Improved torque formula for low- and intermediate-mass planetary migration

Abstract

The migration of planets on nearly circular, non-inclined orbits in protoplanetary discs is entirely described by the disc's torque. This torque is a complex function of the disc parameters, and essentially amounts to the sum of two components: the Lindblad torque and the corotation torque. Known torque formulae do not reproduce accurately the torque actually experienced in numerical simulations by low- and intermediate- mass planets in radiative discs. One of the main reasons for this inaccuracy is that these formulae have been worked out in two-dimensional analyses. Here we revisit the torque formula and update many of its dimensionless coefficients by means of tailored, three- dimensional numerical simulations.

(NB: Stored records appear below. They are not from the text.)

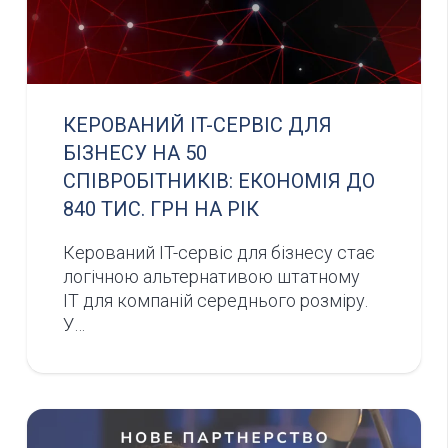
КЕРОВАНИЙ IT-СЕРВІС ДЛЯ
БІЗНЕСУ НА 50
СПІВРОБІТНИКІВ: ЕКОНОМІЯ ДО
840 ТИС. ГРН НА РІК
Керований IT-сервіс для бізнесу стає
логічною альтернативою штатному
IT для компаній середнього розміру.
У…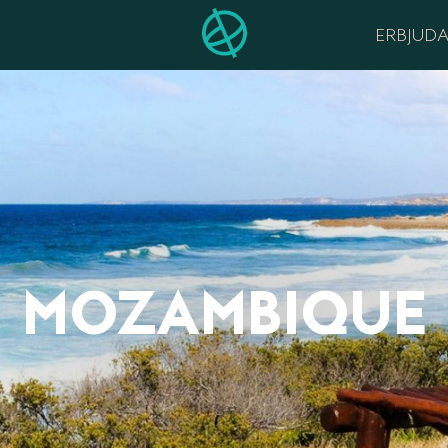
ERBJUD
MOZAMBIQUE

In particular, we derive the dependence of the Lindblad torque on the temperature gradient, the dependence of the corotation torque on the radial entropy gradient (and work out a suitable expression of this gradient in a three-dimensional disc). We also work out the dependence of the corotation torque on the radial temperature gradient, overlooked so far. Corotation torques are known to scale very steeply with the width of the horseshoe region. We extend the expression of this width to the domain of intermediate mass planets, so that our updated torque formula remains valid for planets up to typically several tens of Earth masses, provided these relatively massive planets do not significantly deplete their coorbital region. Our torque expression can be applied to low- and intermediate-mass planets in optically thick protoplanetary discs, as well as protomoons embedded in circumplanetary discs.